══ PROVIDED RECORDS

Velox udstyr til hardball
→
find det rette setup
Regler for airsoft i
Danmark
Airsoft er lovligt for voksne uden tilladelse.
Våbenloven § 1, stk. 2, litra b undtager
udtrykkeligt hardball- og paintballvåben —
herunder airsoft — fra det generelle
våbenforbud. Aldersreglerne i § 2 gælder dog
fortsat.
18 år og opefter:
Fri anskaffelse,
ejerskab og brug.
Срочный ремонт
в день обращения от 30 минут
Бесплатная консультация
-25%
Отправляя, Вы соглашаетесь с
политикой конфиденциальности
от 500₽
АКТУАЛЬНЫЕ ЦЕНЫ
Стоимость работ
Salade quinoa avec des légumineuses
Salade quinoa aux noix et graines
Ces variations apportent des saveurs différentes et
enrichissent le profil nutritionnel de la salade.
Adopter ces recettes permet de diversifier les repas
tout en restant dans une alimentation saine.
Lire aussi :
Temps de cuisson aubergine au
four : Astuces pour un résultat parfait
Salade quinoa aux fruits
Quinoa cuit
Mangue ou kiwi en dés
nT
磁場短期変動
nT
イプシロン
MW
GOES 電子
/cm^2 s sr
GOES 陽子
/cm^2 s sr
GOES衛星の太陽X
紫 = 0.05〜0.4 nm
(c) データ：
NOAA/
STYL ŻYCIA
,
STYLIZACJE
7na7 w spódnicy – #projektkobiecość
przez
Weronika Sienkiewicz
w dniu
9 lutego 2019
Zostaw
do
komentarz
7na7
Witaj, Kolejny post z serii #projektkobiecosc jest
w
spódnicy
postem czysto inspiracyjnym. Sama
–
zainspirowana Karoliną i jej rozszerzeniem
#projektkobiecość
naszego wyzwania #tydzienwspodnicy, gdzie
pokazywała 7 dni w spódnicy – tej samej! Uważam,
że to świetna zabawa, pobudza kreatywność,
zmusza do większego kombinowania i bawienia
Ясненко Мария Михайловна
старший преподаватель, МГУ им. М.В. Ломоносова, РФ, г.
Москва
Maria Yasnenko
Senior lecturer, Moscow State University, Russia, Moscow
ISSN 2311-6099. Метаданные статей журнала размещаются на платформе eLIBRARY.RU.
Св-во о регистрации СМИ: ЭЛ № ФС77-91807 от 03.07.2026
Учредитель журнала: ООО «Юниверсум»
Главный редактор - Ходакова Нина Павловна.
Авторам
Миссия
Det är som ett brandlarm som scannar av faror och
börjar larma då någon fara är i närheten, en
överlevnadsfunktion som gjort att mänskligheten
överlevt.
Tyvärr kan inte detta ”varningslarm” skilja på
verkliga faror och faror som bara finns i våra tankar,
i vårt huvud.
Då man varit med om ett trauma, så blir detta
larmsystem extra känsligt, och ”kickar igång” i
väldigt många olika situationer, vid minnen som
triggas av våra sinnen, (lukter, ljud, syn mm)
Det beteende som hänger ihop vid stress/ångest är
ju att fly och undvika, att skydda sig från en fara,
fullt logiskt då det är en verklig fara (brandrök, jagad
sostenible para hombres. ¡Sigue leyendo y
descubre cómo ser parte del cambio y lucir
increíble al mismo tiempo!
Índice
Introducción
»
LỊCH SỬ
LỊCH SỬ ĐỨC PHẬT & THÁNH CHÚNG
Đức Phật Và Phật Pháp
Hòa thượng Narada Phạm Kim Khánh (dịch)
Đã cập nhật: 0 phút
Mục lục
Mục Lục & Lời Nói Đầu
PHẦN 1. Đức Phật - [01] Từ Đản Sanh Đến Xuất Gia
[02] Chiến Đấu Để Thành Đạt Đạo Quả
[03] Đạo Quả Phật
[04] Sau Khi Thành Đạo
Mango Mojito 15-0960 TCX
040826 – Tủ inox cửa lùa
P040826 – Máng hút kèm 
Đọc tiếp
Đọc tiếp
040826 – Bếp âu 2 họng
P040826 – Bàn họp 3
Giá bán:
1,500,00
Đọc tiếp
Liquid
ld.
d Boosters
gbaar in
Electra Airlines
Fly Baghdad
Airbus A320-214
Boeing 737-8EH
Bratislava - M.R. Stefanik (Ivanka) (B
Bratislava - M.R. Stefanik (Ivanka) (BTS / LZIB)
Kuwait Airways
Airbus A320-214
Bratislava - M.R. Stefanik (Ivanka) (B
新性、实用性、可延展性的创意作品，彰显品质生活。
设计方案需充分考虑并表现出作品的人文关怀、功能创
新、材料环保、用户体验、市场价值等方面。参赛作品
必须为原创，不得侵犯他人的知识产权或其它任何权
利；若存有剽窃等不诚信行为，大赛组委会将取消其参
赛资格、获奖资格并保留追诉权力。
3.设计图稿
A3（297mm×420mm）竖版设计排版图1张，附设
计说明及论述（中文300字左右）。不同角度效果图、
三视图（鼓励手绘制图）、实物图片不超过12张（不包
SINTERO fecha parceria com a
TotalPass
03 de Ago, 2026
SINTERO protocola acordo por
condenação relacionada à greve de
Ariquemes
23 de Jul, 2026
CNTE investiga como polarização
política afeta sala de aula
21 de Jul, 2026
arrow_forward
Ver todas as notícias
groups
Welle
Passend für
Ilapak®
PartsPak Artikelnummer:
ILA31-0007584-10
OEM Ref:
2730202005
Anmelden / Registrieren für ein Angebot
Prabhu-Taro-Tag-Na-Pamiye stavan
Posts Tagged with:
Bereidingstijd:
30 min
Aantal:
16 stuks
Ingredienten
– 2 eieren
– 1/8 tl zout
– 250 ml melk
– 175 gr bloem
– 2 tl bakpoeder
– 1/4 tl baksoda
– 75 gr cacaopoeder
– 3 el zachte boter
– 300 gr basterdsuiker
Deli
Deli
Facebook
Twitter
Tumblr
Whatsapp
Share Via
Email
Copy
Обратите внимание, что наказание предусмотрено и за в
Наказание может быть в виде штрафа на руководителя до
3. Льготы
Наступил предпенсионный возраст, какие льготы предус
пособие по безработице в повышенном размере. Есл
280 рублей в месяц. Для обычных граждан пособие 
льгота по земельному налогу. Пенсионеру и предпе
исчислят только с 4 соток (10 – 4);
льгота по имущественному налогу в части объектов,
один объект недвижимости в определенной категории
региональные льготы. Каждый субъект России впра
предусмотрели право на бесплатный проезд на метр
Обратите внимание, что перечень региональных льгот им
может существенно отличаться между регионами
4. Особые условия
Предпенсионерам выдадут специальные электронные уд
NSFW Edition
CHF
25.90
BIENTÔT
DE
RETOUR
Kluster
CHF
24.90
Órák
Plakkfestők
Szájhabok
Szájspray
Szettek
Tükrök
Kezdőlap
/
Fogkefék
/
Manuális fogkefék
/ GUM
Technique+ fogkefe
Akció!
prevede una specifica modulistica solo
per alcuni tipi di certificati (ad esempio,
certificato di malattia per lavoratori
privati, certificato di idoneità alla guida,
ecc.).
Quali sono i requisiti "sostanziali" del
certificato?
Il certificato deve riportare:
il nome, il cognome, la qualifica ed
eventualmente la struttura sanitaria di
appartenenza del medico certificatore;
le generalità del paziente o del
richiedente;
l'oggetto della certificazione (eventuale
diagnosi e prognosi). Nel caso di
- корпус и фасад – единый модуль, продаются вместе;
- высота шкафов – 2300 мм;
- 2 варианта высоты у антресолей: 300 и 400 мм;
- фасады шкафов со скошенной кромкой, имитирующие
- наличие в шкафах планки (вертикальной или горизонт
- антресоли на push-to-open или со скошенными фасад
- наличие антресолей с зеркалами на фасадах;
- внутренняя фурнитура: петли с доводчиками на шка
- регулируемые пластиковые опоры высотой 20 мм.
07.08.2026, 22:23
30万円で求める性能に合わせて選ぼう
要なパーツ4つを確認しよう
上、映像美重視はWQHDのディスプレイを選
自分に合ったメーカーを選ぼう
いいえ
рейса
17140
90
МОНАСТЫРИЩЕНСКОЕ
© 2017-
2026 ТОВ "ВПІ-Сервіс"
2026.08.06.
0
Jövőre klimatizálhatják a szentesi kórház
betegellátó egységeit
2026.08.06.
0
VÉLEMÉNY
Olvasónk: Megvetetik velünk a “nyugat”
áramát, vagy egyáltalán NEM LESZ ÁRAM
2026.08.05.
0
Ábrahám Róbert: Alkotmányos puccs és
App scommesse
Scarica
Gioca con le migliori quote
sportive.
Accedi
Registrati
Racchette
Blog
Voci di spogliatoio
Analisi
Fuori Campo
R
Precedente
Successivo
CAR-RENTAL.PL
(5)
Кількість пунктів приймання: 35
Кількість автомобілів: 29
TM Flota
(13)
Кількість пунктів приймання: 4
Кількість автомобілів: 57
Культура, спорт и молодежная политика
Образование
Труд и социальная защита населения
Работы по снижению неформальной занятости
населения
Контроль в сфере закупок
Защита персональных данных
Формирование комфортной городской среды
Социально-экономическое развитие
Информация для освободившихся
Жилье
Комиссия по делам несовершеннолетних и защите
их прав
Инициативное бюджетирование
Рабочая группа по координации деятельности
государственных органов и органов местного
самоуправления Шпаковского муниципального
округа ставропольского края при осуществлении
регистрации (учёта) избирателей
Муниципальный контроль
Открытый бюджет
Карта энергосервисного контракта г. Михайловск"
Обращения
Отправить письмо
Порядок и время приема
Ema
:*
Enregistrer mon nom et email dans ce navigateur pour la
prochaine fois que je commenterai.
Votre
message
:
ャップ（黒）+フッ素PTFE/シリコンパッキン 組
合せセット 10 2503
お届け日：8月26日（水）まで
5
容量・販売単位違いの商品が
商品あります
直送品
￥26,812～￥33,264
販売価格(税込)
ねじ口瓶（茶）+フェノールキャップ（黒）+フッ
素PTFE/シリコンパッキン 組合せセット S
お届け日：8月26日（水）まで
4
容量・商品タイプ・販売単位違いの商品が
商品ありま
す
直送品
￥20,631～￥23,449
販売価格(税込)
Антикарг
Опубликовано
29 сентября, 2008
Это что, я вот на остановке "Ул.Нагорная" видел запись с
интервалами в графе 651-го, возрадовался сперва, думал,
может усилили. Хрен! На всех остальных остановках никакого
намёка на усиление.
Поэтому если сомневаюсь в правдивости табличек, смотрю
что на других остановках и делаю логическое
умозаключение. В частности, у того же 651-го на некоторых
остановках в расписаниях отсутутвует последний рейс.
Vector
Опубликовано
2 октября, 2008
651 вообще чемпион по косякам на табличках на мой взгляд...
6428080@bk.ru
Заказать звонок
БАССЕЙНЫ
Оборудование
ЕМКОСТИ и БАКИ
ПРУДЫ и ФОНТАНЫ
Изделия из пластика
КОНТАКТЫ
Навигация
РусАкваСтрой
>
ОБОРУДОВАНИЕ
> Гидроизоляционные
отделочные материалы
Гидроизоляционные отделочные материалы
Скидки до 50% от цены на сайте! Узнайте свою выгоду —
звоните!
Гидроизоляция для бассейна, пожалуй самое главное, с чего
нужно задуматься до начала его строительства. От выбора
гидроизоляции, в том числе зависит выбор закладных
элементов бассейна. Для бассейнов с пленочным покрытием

════

**WORK INSTRUCTIONS:** Everything from the line with "överlevnadsfunktion som gjort" through the line with "Det beteende som" in the listing above must be retyped exactly, with nothing added.

**RESULT OF THE EXERCISE:**
överlevnadsfunktion som gjort att mänskligheten
överlevt.
Tyvärr kan inte detta ”varningslarm” skilja på
verkliga faror och faror som bara finns i våra tankar,
i vårt huvud.
Då man varit med om ett trauma, så blir detta
larmsystem extra känsligt, och ”kickar igång” i
väldigt många olika situationer, vid minnen som
triggas av våra sinnen, (lukter, ljud, syn mm)
Det beteende som hänger ihop vid stress/ångest är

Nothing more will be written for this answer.